All right, time for a bath. I'll float in my part of the Old Sea. Mario is finished with the grass. I hope to spend the rest of the week working on my garden and getting my yard into shape. Won't that be fun? And catching up on my library work. Cooking.

Pretty cool, eh?

It'll be all right.

5 comments:

Anonymous said...

You have picked the best places for the negative ions you needs which are the seashore and pine forests. Both lovely in there own way.
Such great book recomends! Thank you! There is a new Emily Dickinson book out but I bet you know this already.

A Summer of Hummingbirds: Love, Art, and Scandal in the Intersecting Worlds of Emily Dickinson, Mark Twain, Harriet Beecher Stowe, and Martin Johnson Heade
by Christopher Benfey

I plan to look into some of the one's you mentioned.

Kim Antieau said...

Oooh! No, I didn't know about that book. I must read it! Remember I sold over 1/3 of my books? Well, I guess now I'm filling in the empty spaces again. *sigh* Ah well. What better way to spend my "stimulus" money. Thanks!

Anonymous said...

Yes, it looks like a lovely/dreamy book. It's at Amazon. Just published last month.
All my 7 huge boxes of books are boxed up in a closet...but I can certainly understand how weeding the book collection frees you a bit. But in reality makes space for more.

Anonymous said...

Hmmmm...While I consider myself a Buddhist, I've never thought much about self sacrifice or life after this one. I guess it depends on who you read and what you're looking for. Most of our "doctrine" comes from Buddhism Plain And Simple by Steve Hagen. It is indeed, plain and simple, and now...here...

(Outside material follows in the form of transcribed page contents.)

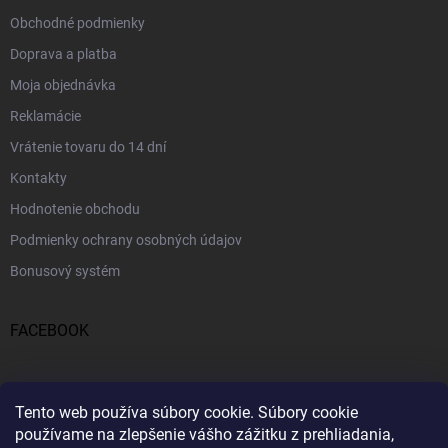
Obchodné podmienky
Doprava a platba
Moja objednávka
Reklamácie
Vrátenie tovaru do 14 dní
Kontakty
Hodnotenie obchodu
Podmienky ochrany osobných údajov
Bonusový systém
FACEBOOK
PRIJÍMAME ONLINE PLATBY
Tento web používa súbory cookie.
Súbory cookie
používame na zlepšenie vášho zážitku z prehliadania,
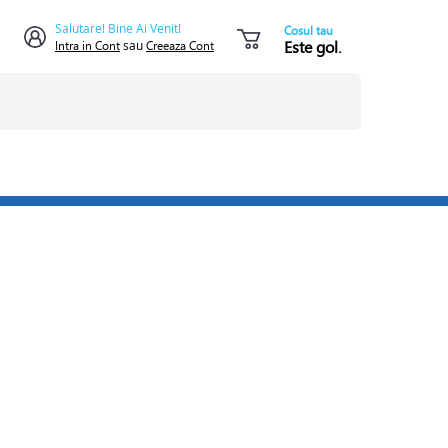
Salutare! Bine Ai Venit!
Cosul tau
Este gol.
Intra in Cont
sau
Creeaza Cont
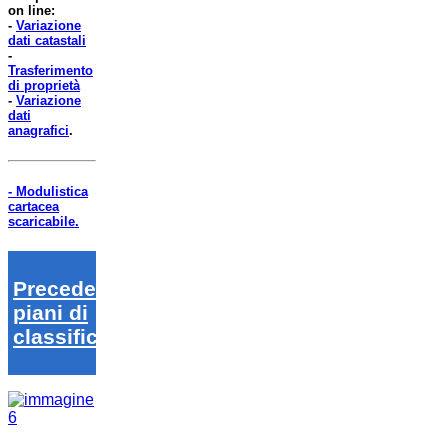
on line:
-
Variazione
dati catastali
-
Trasferimento
di proprietà
-
Variazione
dati
anagrafici
.
- Modulistica
cartacea
scaricabile.
Precedenti
piani di
classifica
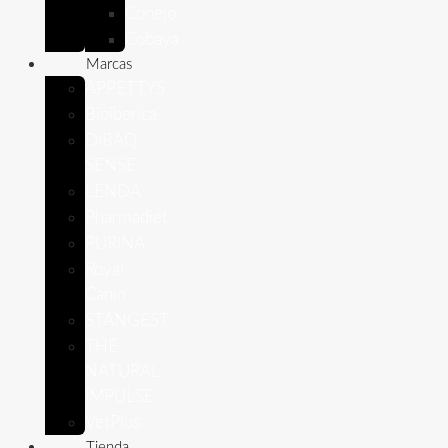
Conejo
Cobaya
Marcas
APPETTYS
Bioiberica
DIBAQ
SENSE
LENDA
Pharmadiet
PURINA
Royal
Canin
STANGEST
THE
NATURAL
IMPULSE
VetPlus
Tienda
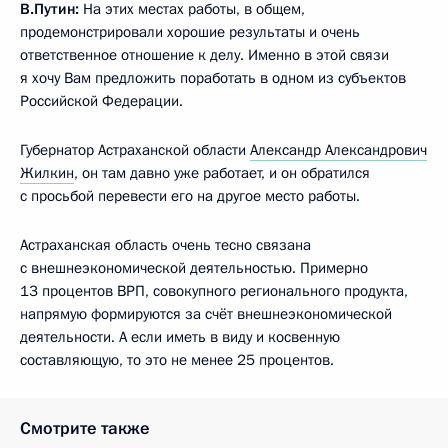
В.Путин:
На этих местах работы, в общем,
продемонстрировали хорошие результаты и очень
ответственное отношение к делу. Именно в этой связи
я хочу Вам предложить поработать в одном из субъектов
Российской Федерации.
Губернатор Астраханской области
Александр Александрович
Жилкин
, он там давно уже работает, и он обратился
с просьбой перевести его на другое место работы.
Астраханская область очень тесно связана
с внешнеэкономической деятельностью. Примерно
13 процентов ВРП, совокупного регионального продукта,
напрямую формируются за счёт внешнеэкономической
деятельности. А если иметь в виду и косвенную
составляющую, то это не менее 25 процентов.
Смотрите также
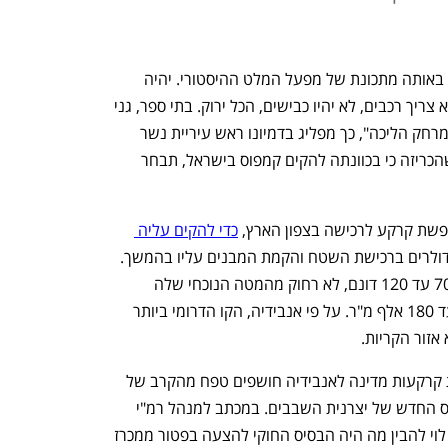
"בחזון שלי, השכונה החדשה בנשר תקום באותה מתכונת של מפעל המלט ההיסטורי. יהיה 
קמפוס של אנבידיה, ובתי פועלים סביב. לא צריך רכבים, לא יהיו כבישים, הכל ירוק. בתי ספר, גני 
ילדים, קופות חולים ופארק האגמים יהיו במרחק הליכה", כך מפליג בדמיונו ראש עיריית נשר 
רועי לוי שמייחל לכך שענקית השבבים, שהכריזה כי בכוונתה להקים קמפוס בישראל, תבחר 
חפשת קרקע לרכישה בצפון הארץ, 
כדי להקים עליה 
 בהשקעה שתגיע למיליארדי דולרים ברכישת השטח והקמת המבנים עליו בהמשך. 
על פי ההודעה, מדובר בשטח בגודל של 70 עד 120 דונם, לא רחוק מהמטה הנוכחי שלה 
ביקנעם, עם זכויות בנייה רציפה של 80 עד 180 אלף מ"ר. על פי אנבידיה, הקו הדרומי ביותר 
אזור הקריות.
מכתבים ששלח אתמול לוי בנושא הקצאת קרקעות מדינה לאנבידיה חושפים טפח מהקרב של 
הרשויות המקומיות על מיקומו של הקמפוס החדש של יצרנית השבבים. במכתב למנהל רמ"י 
(רשות מקרקעי ישראל) ינקי קוינט מבקש לוי להבין מה היה הבסיס החוקי להצעה בפטור ממכרז 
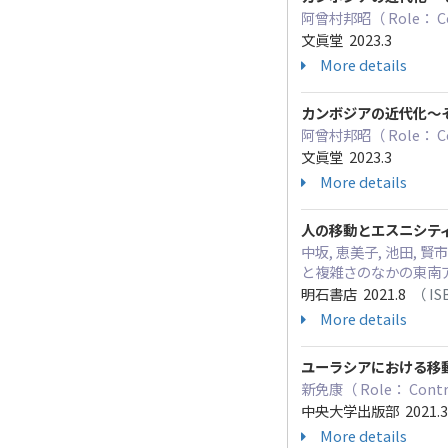
阿曾村邦昭（ Role： 
文眞堂 2023.3
More details
カンボジアの近代化～
阿曾村邦昭（ Role： 
文眞堂 2023.3
More details
人の移動とエスニシティ
中坂, 恵美子, 池田, 賢市
と複雑さのなかの東南
明石書店 2021.8
（ IS
More details
ユーラシアにおける移
新免康（ Role： C
中央大学出版部 2021.
More details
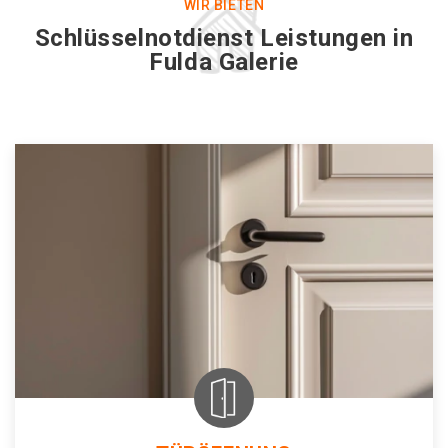
WIR BIETEN
Schlüsselnotdienst Leistungen in
Fulda Galerie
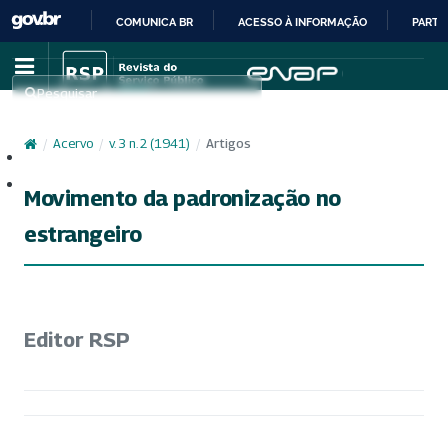
COMUNICA BR
ACESSO À INFORMAÇÃO
PARTI
IR
PARA
Pesquisar
O
CONTEÚDO
/
Acervo
/
v. 3 n. 2 (1941)
/
Artigos
Cadastro
Acesso
Movimento da padronização no
estrangeiro
Editor RSP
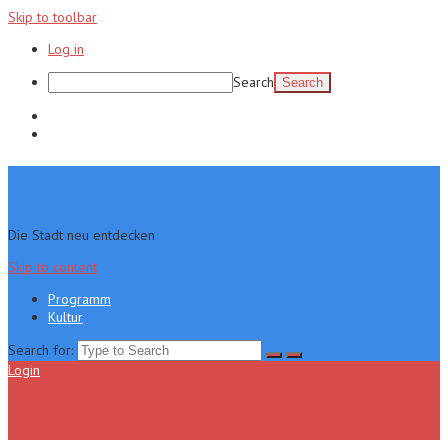
Skip to toolbar
Log in
Search
Programm
Kultur
Die Stadt neu entdecken
Skip to content
Programm
Kultur
Search for:
Login
Menu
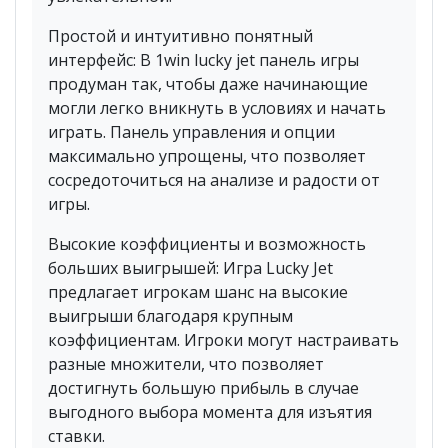
Простой и интуитивно понятный
интерфейс: В 1win lucky jet панель игры
продуман так, чтобы даже начинающие
могли легко вникнуть в условиях и начать
играть. Панель управления и опции
максимально упрощены, что позволяет
сосредоточиться на анализе и радости от
игры.
Высокие коэффициенты и возможность
больших выигрышей: Игра Lucky Jet
предлагает игрокам шанс на высокие
выигрыши благодаря крупным
коэффициентам. Игроки могут настраивать
разные множители, что позволяет
достигнуть большую прибыль в случае
выгодного выбора момента для изъятия
ставки.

Not that I'm trying to talk you into anything! I just was sort of surprised by your post and I think it is probably more my lack of delving into the matter than anything. But what we've found works beautifully for us and it is essentially called Buddhism although really, you don't need a name for it. I liked your post a lot. Thanks!

Kim Antieau said...

Hi Joelle! Yes, I lumped them all together since religions just blur together often for me. But I agree, the Buddhists don't talk about a life after death. Suffering is very much a part of Buddhism, though, I would argue. Although, it could also be argued that the acceptance that life is full of suffering is what the Buddhists are trying to convey. I've studied Tibetan Buddhism and been a part of many, many Buddhist ceremonies and empowerments, so there are obviously things about it that appeal to me.

But all the organized religions are at their core--and this is my opinion, you understand--all religions are sexist and misogynist at their core, including Buddhism. I am not religious for many reasons, but that's the biggest one. The other big one is that I don't believe in god. I believe in god in us (goddess) and the divine nature of Nature. I believe in the Invisibles, in the Spirit of Place, in Faeries and in Old Mermaids and in the right of everyone to find a religion, spirituality, pizza joint, coffee bar, spit of land, curve of river, or forest of trees where they can find solace, groundedness, and joy.